Let $\Delta_n =\{\lambda\in {\Bbb R}^n : \sum_{i=1}^n \lambda_i=1, \lambda_1,...,\lambda_n\geq 0\}$

For $A\in \mathfrak{F}$ define $Z(A)=\{ \lambda \in \Delta_n^n: P(A)=\sum_{i=1}^n \lambda_i P_i(A)\}$

Then by hypothesis each $Z(A)$ is a non-empty, compact subset of $\Delta_n$. If $Z(\mathfrak{F})=\bigcap_{A\in \mathfrak{F}} Z(A)$ is non-empty then any $\lambda\in Z(\mathfrak{F})$ allows to write $P(A)=\sum_i \lambda_i P_i(A)$ on measurable sets which suffices.

So suppose instead that $Z(\mathfrak{F})=\emptyset$ then by the finite intersection principle for compact sets there must be a finite number of sets $A_1,...,A_n$ for which $Z(A_1)\cap ...\cap Z(A_n)=\emptyset$. Let ${\cal B}=\sigma(A_1,...,A_n)$ be the (finite) $\sigma$ algebra generated by this finite collection and consider the restriction of $P$ and the $P_i$'s to ${\cal B}$. We are then dealing with probability measures on a finite space which will satisfy the same hypotheses but $Z({\cal B})=\emptyset$ which apparently is in contradiction with the paper you cite.

Regarding the more general problem, let $E$ denote the vectorspace of signed measures on $(\Omega, \mathfrak{F})$ with the variation norm and $\Lambda=\overline{B}_1(L^\infty(\Omega, \mathfrak{F}))$, i.e. the set of measurable maps: $X:\Omega \rightarrow [-1,1]$. The variation norm of $\mu\in E$ is then $\|\mu\|= \sup_{\Lambda\in \Lambda} |\mu(X)|$ showing that $\Lambda$ separates points in $E$. The set $\Lambda$ gives rise to a weak topology on $E$. Given $\mu\in E$, $X_1,...,X_m\in \Lambda$, $\epsilon>0$ we set $$ \{ \nu \in E: |\nu(X_i)-\mu(X_i)| < \epsilon, i=1,...,m\}$$ Then the sets of this type forms a base (neighborhood of $\mu$) for the $\Lambda$-topology on $E$. In general it is weaker than the weak topology generated by the dual $E'$ since $\Lambda$ may be viewed as a subset of $E'$.

Now let $M\subset E$ be the subset of probability measures and consider a subset $R\subset M$ and $\mu\in M$. We set $S=co(R)$, the closed convex hull of $R$, closed for the $\Lambda$ topology.

If $\mu\notin S$ then by definition there is an open neighborhood $B$ of $\mu$ that does not intersect $S$. Thus, $|\nu(X_i)-\mu(X_i)|<\epsilon$, $i=1,...,m$. But by a finite dimension argument (see e.g.

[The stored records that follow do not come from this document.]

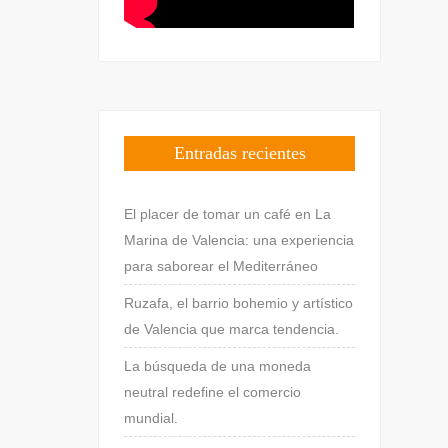
Entradas recientes
El placer de tomar un café en La
Marina de Valencia: una experiencia
para saborear el Mediterráneo
Ruzafa, el barrio bohemio y artístico
de Valencia que marca tendencia.
La búsqueda de una moneda
neutral redefine el comercio
mundial.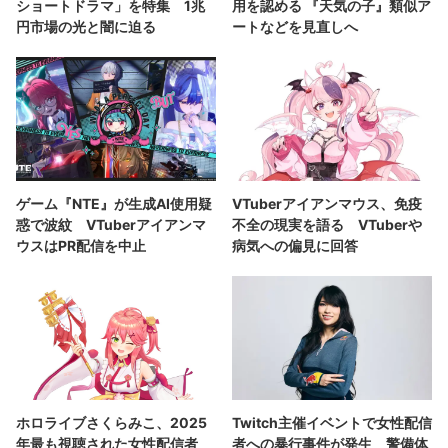
ショートドラマ」を特集 1兆
用を認める 『天気の子』類似ア
円市場の光と闇に迫る
ートなどを見直しへ
ゲーム『NTE』が生成AI使用疑
VTuberアイアンマウス、免疫
惑で波紋 VTuberアイアンマ
不全の現実を語る VTuberや
ウスはPR配信を中止
病気への偏見に回答
ホロライブさくらみこ、2025
Twitch主催イベントで女性配信
年最も視聴された女性配信者
者への暴行事件が発生 警備体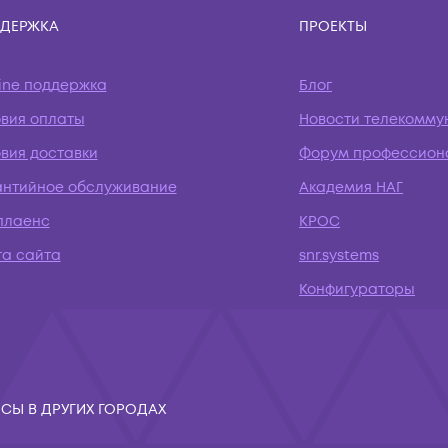
ДЕРЖКА
ПРОЕКТЫ
ine поддержка
Блог
овия оплаты
Новости телекомму
вия доставки
Форум профессион
антийное обслуживание
Академия НАГ
плаенс
КРОС
та сайта
snr.systems
Конфигураторы
СЫ В ДРУГИХ ГОРОДАХ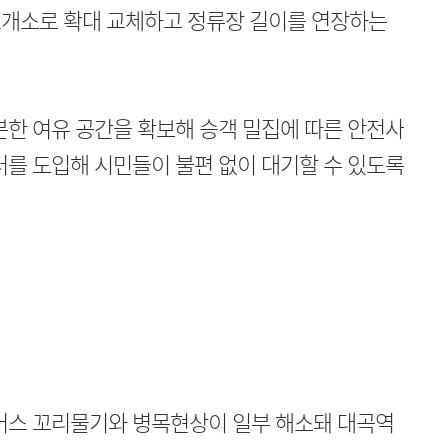
2개소로 확대 교체하고 정류장 길이를 연장하는
분한 여유 공간을 확보해 승객 밀집에 따른 안전사
터를 도입해 시민들이 불편 없이 대기할 수 있도록
 버스 꼬리물기와 병목현상이 일부 해소돼 대곡역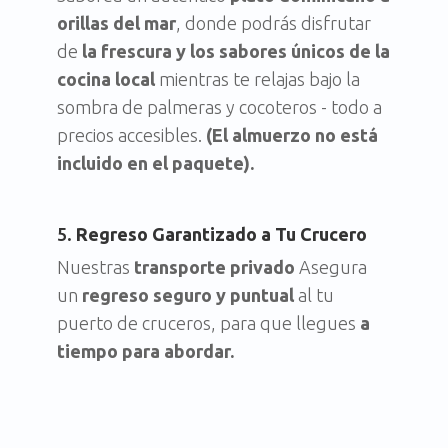
orillas del mar
, donde podrás disfrutar
de
la frescura y los sabores únicos de la
cocina local
mientras te relajas bajo la
sombra de palmeras y cocoteros - todo a
precios accesibles.
(El almuerzo no está
incluido en el paquete).
5.
Regreso Garantizado a Tu Crucero
Nuestras
transporte privado
Asegura
un
regreso seguro y puntual
al tu
puerto de cruceros, para que llegues
a
tiempo para abordar.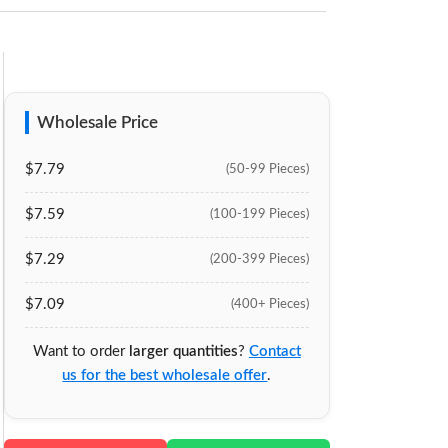
Wholesale Price
$7.79
(50-99 Pieces)
$7.59
(100-199 Pieces)
$7.29
(200-399 Pieces)
$7.09
(400+ Pieces)
Want to order
larger quantities
?
Contact
us for the best wholesale offer
.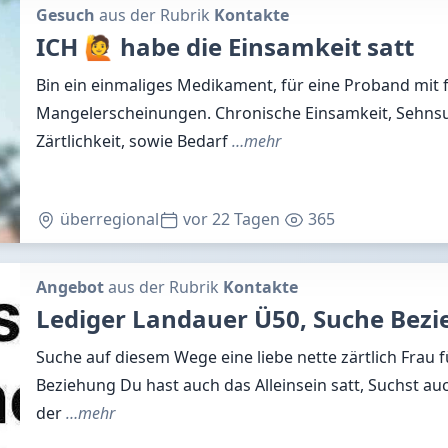
Gesuch
aus der Rubrik
Kontakte
ICH 🙋 habe die Einsamkeit satt
Bin ein einmaliges Medikament, für eine Proband mit
Mangelerscheinungen. Chronische Einsamkeit, Sehnsu
Zärtlichkeit, sowie Bedarf
…mehr
überregional
vor 22 Tagen
365
Angebot
aus der Rubrik
Kontakte
Lediger Landauer Ü50, Suche Bez
Suche auf diesem Wege eine liebe nette zärtlich Frau fü
Beziehung Du hast auch das Alleinsein satt, Suchst auc
der
…mehr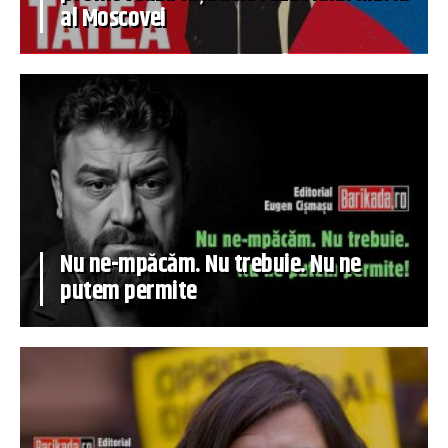
al Moscovei
Nu ne-mpăcăm. Nu trebuie. Nu ne
putem permite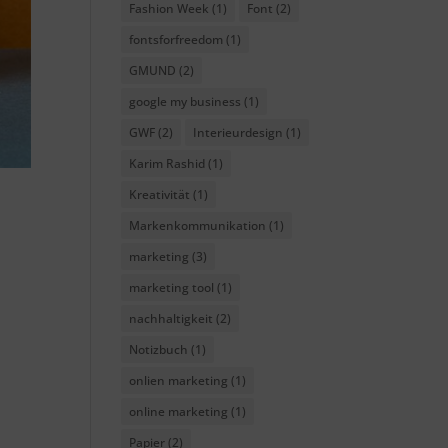
Fashion Week
(1)
Font
(2)
fontsforfreedom
(1)
GMUND
(2)
google my business
(1)
GWF
(2)
Interieurdesign
(1)
Karim Rashid
(1)
Kreativität
(1)
Markenkommunikation
(1)
marketing
(3)
marketing tool
(1)
nachhaltigkeit
(2)
Notizbuch
(1)
onlien marketing
(1)
online marketing
(1)
Papier
(2)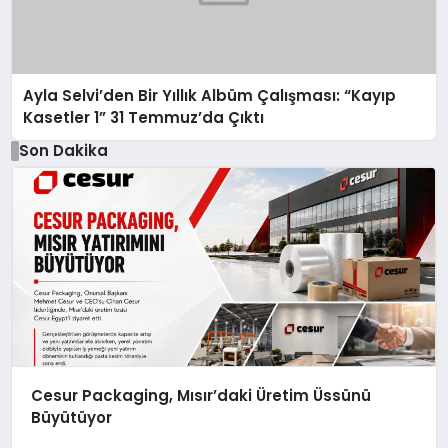
Ayla Selvi’den Bir Yıllık Albüm Çalışması: “Kayıp
Kasetler 1” 31 Temmuz’da Çıktı
Son Dakika
Cesur Packaging, Mısır’daki Üretim Üssünü
Büyütüyor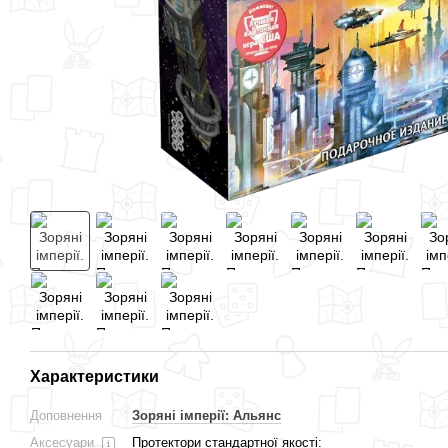
Характеристики
Доповнення
Зоряні імперії: Альянс
Аксесуари
Протектори стандартної якості: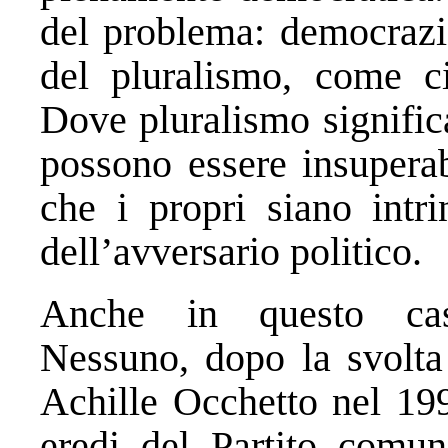
del problema: democrazia
del pluralismo, come ci
Dove pluralismo significa
possono essere insuperab
che i propri siano intri
dell’avversario politico.
Anche in questo cas
Nessuno, dopo la svolta
Achille Occhetto nel 1991
eredi del Partito comun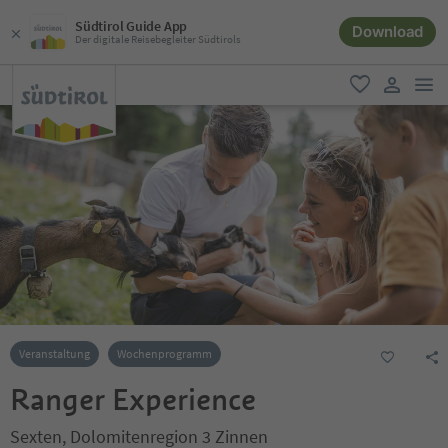
Südtirol Guide App
Download
Der digitale Reisebegleiter Südtirols
men
favorit
user lin
Veranstaltung
Wochenprogramm
Ranger Experience
Sexten, Dolomitenregion 3 Zinnen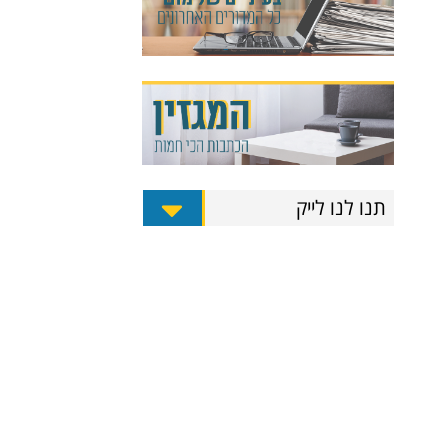
תנו לנו לייק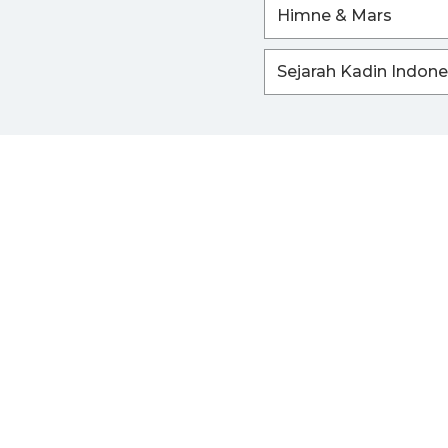
Himne & Mars
Sejarah Kadin Indone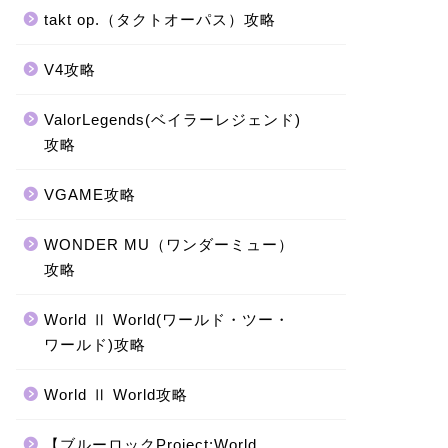
takt op.（タクトオーパス）攻略
V4攻略
ValorLegends(ベイラーレジェンド)
攻略
VGAME攻略
WONDER MU（ワンダーミュー）
攻略
World Ⅱ World(ワールド・ツー・
ワールド)攻略
World Ⅱ World攻略
【ブルーロックProject:World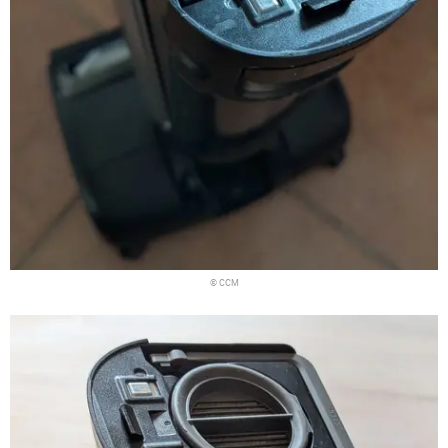
© CCM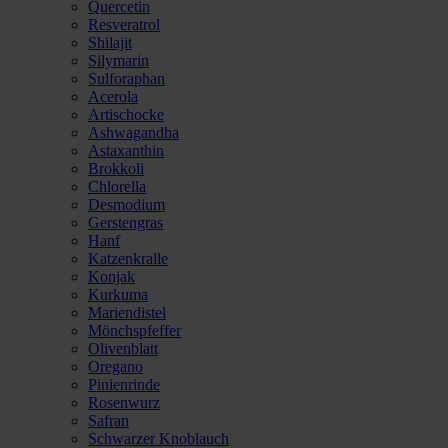
Quercetin
Resveratrol
Shilajit
Silymarin
Sulforaphan
Acerola
Artischocke
Ashwagandha
Astaxanthin
Brokkoli
Chlorella
Desmodium
Gerstengras
Hanf
Katzenkralle
Konjak
Kurkuma
Mariendistel
Mönchspfeffer
Olivenblatt
Oregano
Pinienrinde
Rosenwurz
Safran
Schwarzer Knoblauch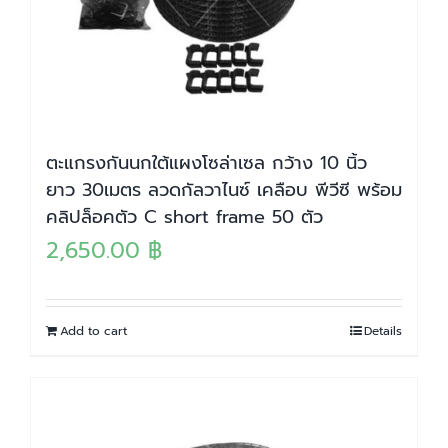
ตะแกรงกันนกใต้แผงโซล่าเซล กว้าง 10 นิ้ว
ยาว 30เมตร ลวดกัลวาไนซ์ เคลือบ พีวีซี พร้อม
คลิปล็อคตัว C short frame 50 ตัว
2,650.00
฿
Add to cart
Details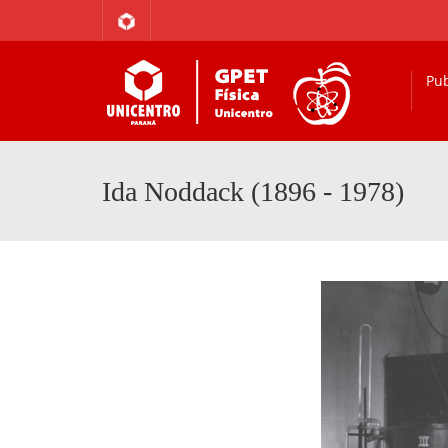
Pub
Ida Noddack (1896 - 1978)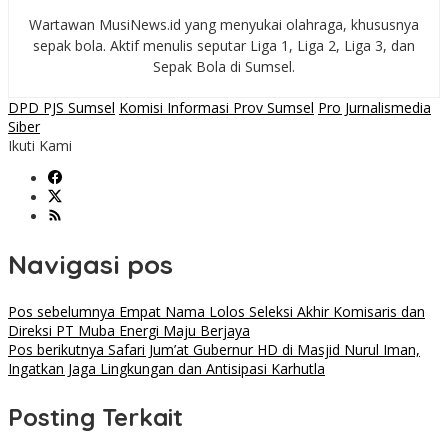
Wartawan MusiNews.id yang menyukai olahraga, khususnya
sepak bola. Aktif menulis seputar Liga 1, Liga 2, Liga 3, dan
Sepak Bola di Sumsel.
DPD PJS Sumsel
Komisi Informasi Prov Sumsel
Pro Jurnalismedia
Siber
Ikuti Kami
Navigasi pos
Pos sebelumnya
Empat Nama Lolos Seleksi Akhir Komisaris dan
Direksi PT Muba Energi Maju Berjaya
Pos berikutnya
Safari Jum’at Gubernur HD di Masjid Nurul Iman,
Ingatkan Jaga Lingkungan dan Antisipasi Karhutla
Posting Terkait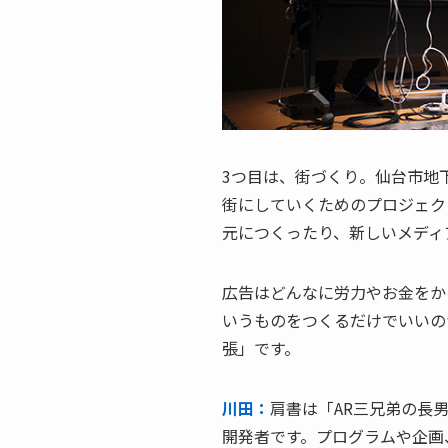
3つ目は、街づくり。仙台市地
街にしていくためのプロジェク
元につくったり、新しいメディ
広告はどんなに労力やお金をか
いうものをつくるだけでいいの
張」です。
川田：
肩書は「AR三兄弟の長
開発者です。プログラムや企画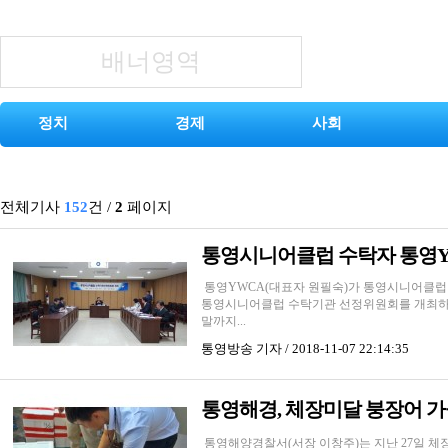
배너영역
정치
경제
사회
전체기사
152
건
/
2
페이지
통영시니어클럽 수탁자 통영Y
통영YWCA(대표자 원필숙)가 통영시니어클럽 
통영시니어클럽 수탁기관 선정위원회를 개최하고
말까지...
통영방송
기자 / 2018-11-07 22:14:35
통영해경, 체장미달 붕장어 가
통영해양경찰서(서장 이창주)는 지난 27일 체장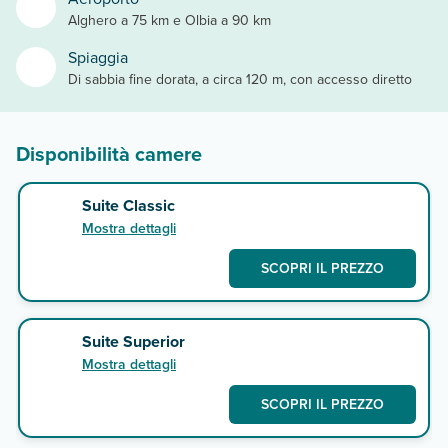
Alghero a 75 km e Olbia a 90 km
Spiaggia
Di sabbia fine dorata, a circa 120 m, con accesso diretto
Disponibilità camere
Suite Classic
Mostra dettagli
SCOPRI IL PREZZO
Suite Superior
Mostra dettagli
SCOPRI IL PREZZO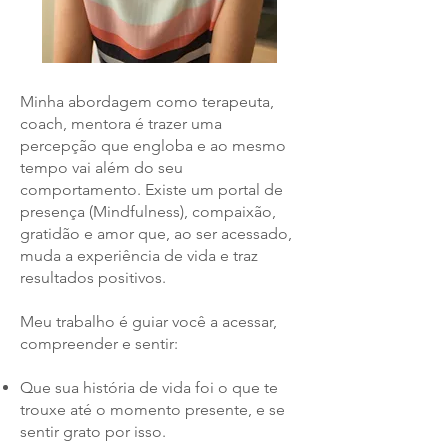
Minha abordagem como terapeuta,
coach, mentora é trazer uma
percepção que engloba e ao mesmo
tempo vai além do seu
comportamento. Existe um portal de
presença (Mindfulness), compaixão,
gratidão e amor que, ao ser acessado,
muda a experiência de vida e traz
resultados positivos.
Meu trabalho é guiar você a acessar,
compreender e sentir:
Que sua história de vida foi o que te
trouxe até o momento presente, e se
sentir grato por isso.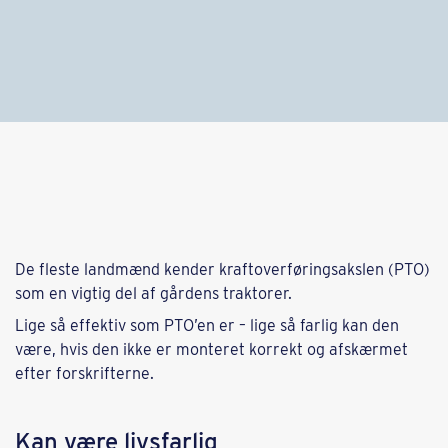
De fleste landmænd kender kraftoverføringsakslen (PTO)
som en vigtig del af gårdens traktorer.
Lige så effektiv som PTO’en er – lige så farlig kan den
være, hvis den ikke er monteret korrekt og afskærmet
efter forskrifterne.
Kan være livsfarlig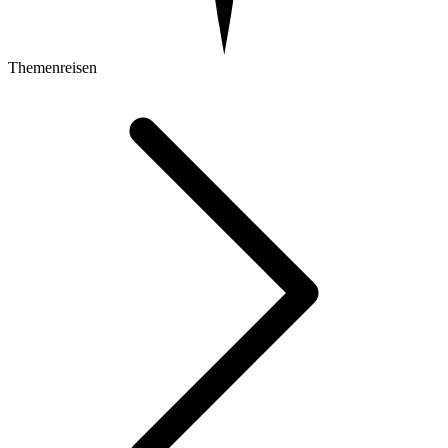
Themenreisen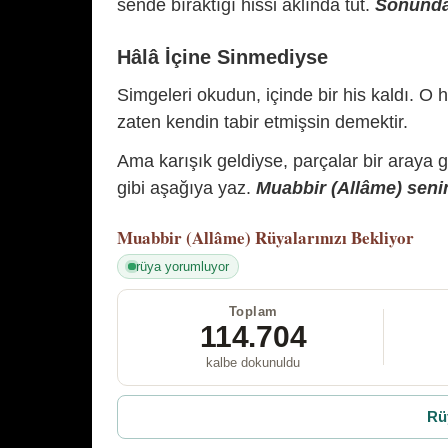
sende bıraktığı hissi aklında tut.
Sonunda 
Hâlâ İçine Sinmediyse
Simgeleri okudun, içinde bir his kaldı. O h
zaten kendin tabir etmişsin demektir.
Ama karışık geldiyse, parçalar bir araya 
gibi aşağıya yaz.
Muabbir (Allâme) senin
Muabbir (Allâme)
Rüyalarınızı Bekliyor
rüya yorumluyor
Toplam
114.704
kalbe dokunuldu
Rü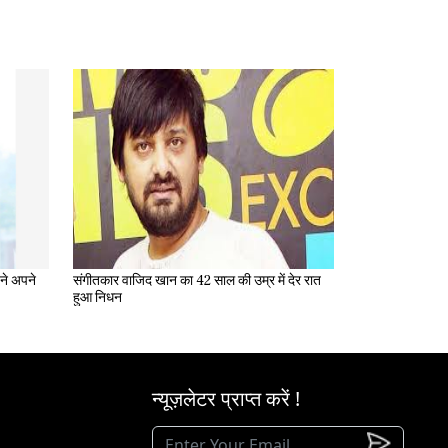
संगीतकार वाजिद खान का 42 साल की उम्र में देर रात
हुआ निधन
न्यूज़लेटर प्राप्त करें !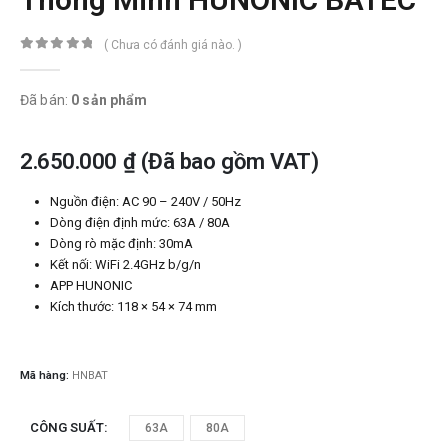
( Chưa có đánh giá nào. )
0
trong số 5
Đã bán:
0 sản phẩm
2.650.000
₫
(Đã bao gồm VAT)
Nguồn điện: AC 90 – 240V / 50Hz
Dòng điện định mức: 63A / 80A
Dòng rò mặc định: 30mA
Kết nối: WiFi 2.4GHz b/g/n
APP HUNONIC
Kích thước: 118 × 54 × 74 mm
Mã hàng:
HNBAT
CÔNG SUẤT
63A
80A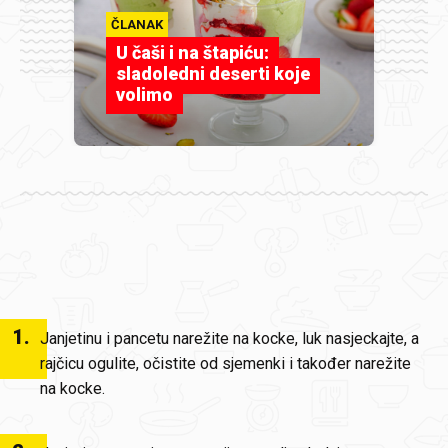
ČLANAK
U čaši i na štapiću:
sladoledni deserti koje
volimo
1
.
Janjetinu i pancetu narežite na kocke, luk nasjeckajte, a
rajčicu ogulite, očistite od sjemenki i također narežite
na kocke.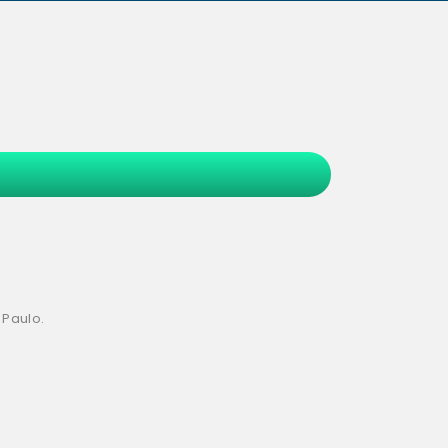
 Paulo.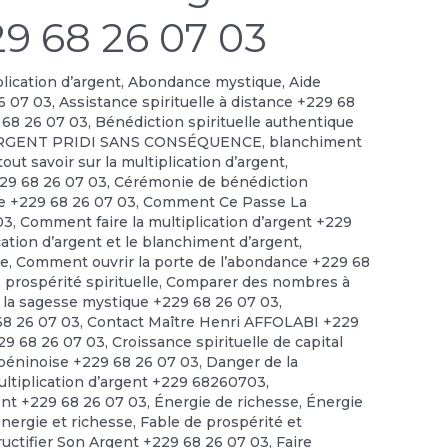
29 68 26 07 03
plication d’argent
,
Abondance mystique
,
Aide
6 07 03
,
Assistance spirituelle à distance +229 68
 68 26 07 03
,
Bénédiction spirituelle authentique
RGENT PRIDI SANS CONSÉQUENCE
,
blanchiment
out savoir sur la multiplication d’argent
,
229 68 26 07 03
,
Cérémonie de bénédiction
le +229 68 26 07 03
,
Comment Ce Passe La
03
,
Comment faire la multiplication d’argent +229
cation d’argent et le blanchiment d’argent
,
ce
,
Comment ouvrir la porte de l’abondance +229 68
prospérité spirituelle
,
Comparer des nombres à
 la sagesse mystique +229 68 26 07 03
,
 68 26 07 03
,
Contact Maître Henri AFFOLABI +229
229 68 26 07 03
,
Croissance spirituelle de capital
 béninoise +229 68 26 07 03
,
Danger de la
ultiplication d’argent +229 68260703
,
ent +229 68 26 07 03
,
Énergie de richesse
,
Énergie
énergie et richesse
,
Fable de prospérité et
ructifier Son Argent +229 68 26 07 03
,
Faire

S Lang: Real and Functional Analysis, Thm 1.2, p. 85) there are real constants $c_1,...,c_m$ such that $X=c_1X_1+ \ldots c_m X_m$ separates $\mu$ from $S$, in other words, there is $a\in {\Bbb R}$ s.t.

$$ \mu(X) > a \geq \nu(X)$$ for every $\nu\in S$. In your case, the condition you impose on $P$ tells us that the above can not happen, so $P\in co(R)$. (This follows pretty much the same line of arguments you give).

Now, the implications of this are not so obvious. In general you can not hope for $P$ to be a finite linear combination of elements in $R$. If e.g. you take $P_1,P_2,...$ to be a sequence in $M$ with disjoint support, then $P = \sum_k 2^{-k} P_k$ is in the closed convex hull but is not finitely generated. Worse, if $R$ is uncountable, you can not in general hope to write $P$ as a countable convex combination of elements in $R$.

Choquet's Theorem states that if $S$ is a metrizable compact convex subset of a locally compact Hausdorff topol vector space and $P\in S$ then there is a measure supported on the extremal points of $S$ (which here should be a subset of $R$ it seems) which represents $P$ (so you may write $P$ as an 'integral' over $R$). Now, what you need to metrize is the $\Lambda$ topology and this is not possible in our general setup. (It would be if $\Omega$ was compact Hausdorff and we looked at Borel measures.) I think that in the general setup you can not obtain further information on how to decompose $P$ with respect to $R$.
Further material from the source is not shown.